A train is travelling at a speed of 90km/hr. The brakes were applied so as to produce a uniform acceleration gf - 0.5 m/s ^ 2 . Find how far the train goes before it stops. SES
Answers
Solution :-
Given ,
- Speed of train = 90km/h = 25 m/s
- Acceleration of the car after applying brakes = - 0.5 m/s²
We need to find ,
- Distance travelled by the train after applying brakes .
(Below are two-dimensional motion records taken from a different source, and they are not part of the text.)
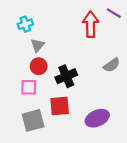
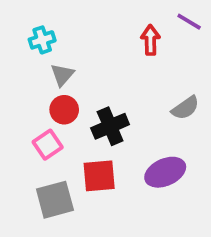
red arrow: (91, 24) -> (150, 40), size x0.7
pink square: (29, 87) -> (48, 145), turned -35
purple ellipse: (97, 118) -> (165, 172), moved

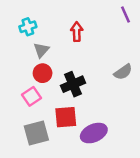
purple line: (189, 22) -> (126, 15), turned 35
red arrow: (150, 40) -> (77, 32), moved
purple ellipse: (165, 172) -> (94, 133), moved

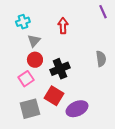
gray semicircle: (123, 72) -> (101, 59), turned -63
red square: (66, 117) -> (54, 96), turned 36

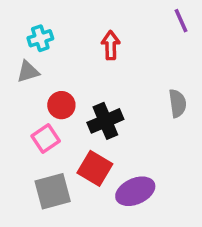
gray triangle: (34, 41) -> (28, 72), moved, turned 32

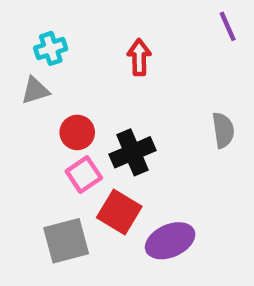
pink square: (46, 139) -> (84, 174), moved

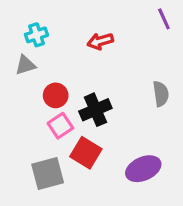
red arrow: (139, 57) -> (100, 41), turned -105
purple ellipse: (170, 241) -> (143, 169), moved

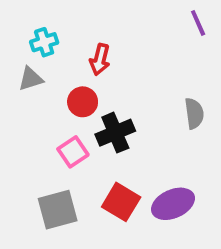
red arrow: (100, 41) -> (100, 60), moved, turned -60
red circle: (56, 95) -> (83, 102), moved
red square: (86, 153) -> (121, 202), moved

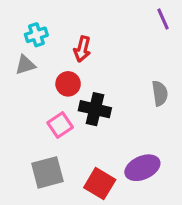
black cross: (115, 133) -> (95, 109), turned 36
red square: (121, 202) -> (100, 184), moved

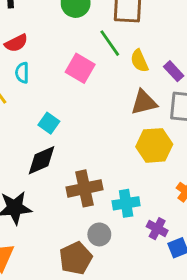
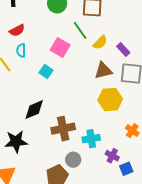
yellow semicircle: (139, 61) -> (100, 42), turned -112
cyan square: (49, 123) -> (46, 71), moved

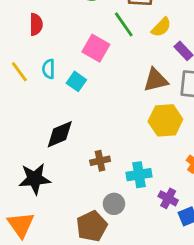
red semicircle: (17, 30) -> (36, 24), turned -63
yellow semicircle: (100, 42) -> (161, 27), moved
cyan semicircle: (21, 50) -> (49, 69), moved
brown cross: (63, 129) -> (100, 161), size x0.6

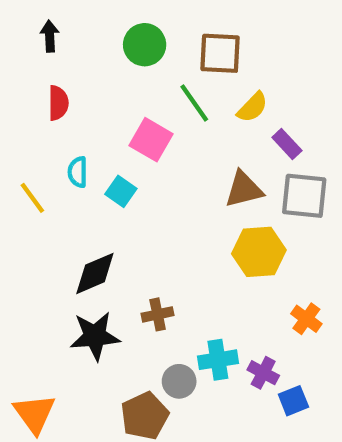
yellow line: (19, 72) -> (32, 198), moved
cyan cross: (139, 175) -> (218, 360), moved
black star: (35, 179) -> (95, 336), moved

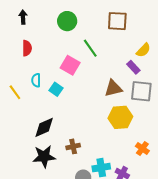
brown square: (220, 53) -> (117, 21), moved
yellow semicircle: (252, 107) -> (143, 50), moved

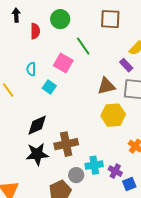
red semicircle: (27, 48) -> (35, 31), moved
cyan semicircle: (36, 80) -> (31, 69), moved
brown cross: (73, 146) -> (66, 144), size x1.6

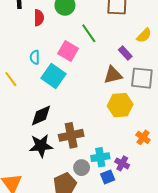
purple rectangle: (126, 65) -> (125, 53), moved
cyan square: (49, 87) -> (53, 76), size x1.6
blue square: (129, 184) -> (108, 177), moved

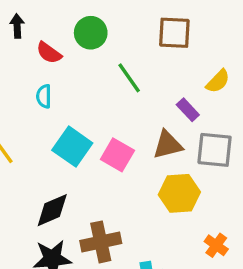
red semicircle: (39, 18) -> (49, 53), turned 126
pink square: (68, 51) -> (117, 155), moved
cyan semicircle: (35, 57) -> (44, 96), moved

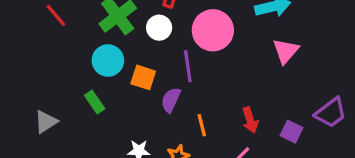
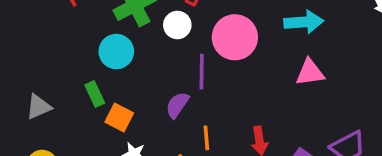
pink triangle: (286, 51) -> (310, 72), turned 32
orange square: (143, 77) -> (119, 118), moved

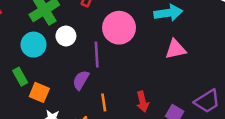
white circle: (177, 25) -> (66, 36), moved

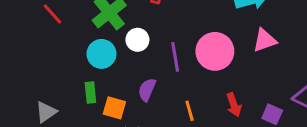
pink circle: (119, 28) -> (215, 51), moved
green rectangle: (20, 77) -> (90, 92), turned 30
purple semicircle: (81, 80) -> (147, 90), moved

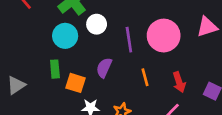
orange line: (190, 111) -> (145, 77), moved

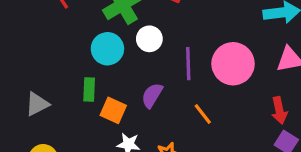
orange line: (145, 77) -> (203, 114), turned -30
red arrow: (179, 82) -> (279, 110), moved

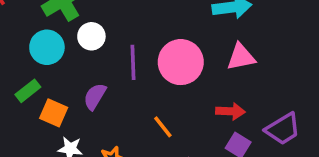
green rectangle: (89, 90) -> (28, 91), turned 50
red arrow: (279, 110) -> (230, 111), turned -75
orange line: (203, 114) -> (163, 127), moved

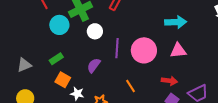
cyan circle: (47, 47) -> (59, 25), moved
orange square: (54, 113) -> (63, 80), moved

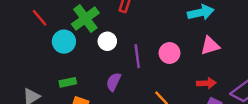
pink circle: (144, 50) -> (170, 53), size x0.7
green rectangle: (56, 59) -> (68, 82), turned 32

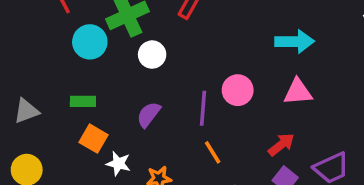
purple line: (137, 56) -> (203, 108), moved
red arrow: (206, 83) -> (281, 145), turned -48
Finding distance travelled after applying brakes using the kinematic equation,
♦ v² - u² = 2as
Where ,
- v → final velocity = 0 m/s
- u → initial velocity = 90 km/h = 25 m/s
- a → acceleration = - 0.5 m/s²
- s → distance = ?
• Note :- Here , the final velocity of the train will be zero because the train is stopped by applying brakes so the final velocity will be zero .
Substituting known values we have,
⇒ 0² - 25² = 2 × ( - 1/2 ) × ( s )
⇒ 0 - 625 = - s
⇒ - 625 = - s
⇒ Distance travelled after applying brakes = 625 m = 0.625 km
Hence , distance travelled after applying brakes = 0.625 km = 625 m
Answer:
625 m
Explanation:
Given:
- Initial velocity (u) = 90 km/h = 90 × 5/18 = 25 m/s
- Final velocity (v) = 0 m/s
- Acceleration (a) = -0.5 m/s^2
To find:
How far the train will go before it stops or distance (s) = ?
Solution:
We know Newton's third kinematic equation i.e, v^2 - u^2 = 2as
(putting values)...
=> (0)^2 - (25)^2 = 2 × -0.5 × s
=> 0 - 625= -1 × s
=> -625 = -1 × s
=> - 625/- 1 = s
=> 625 m = s
Distance = 625 meters
Hence, we get the required ans
Hope this helped you dear...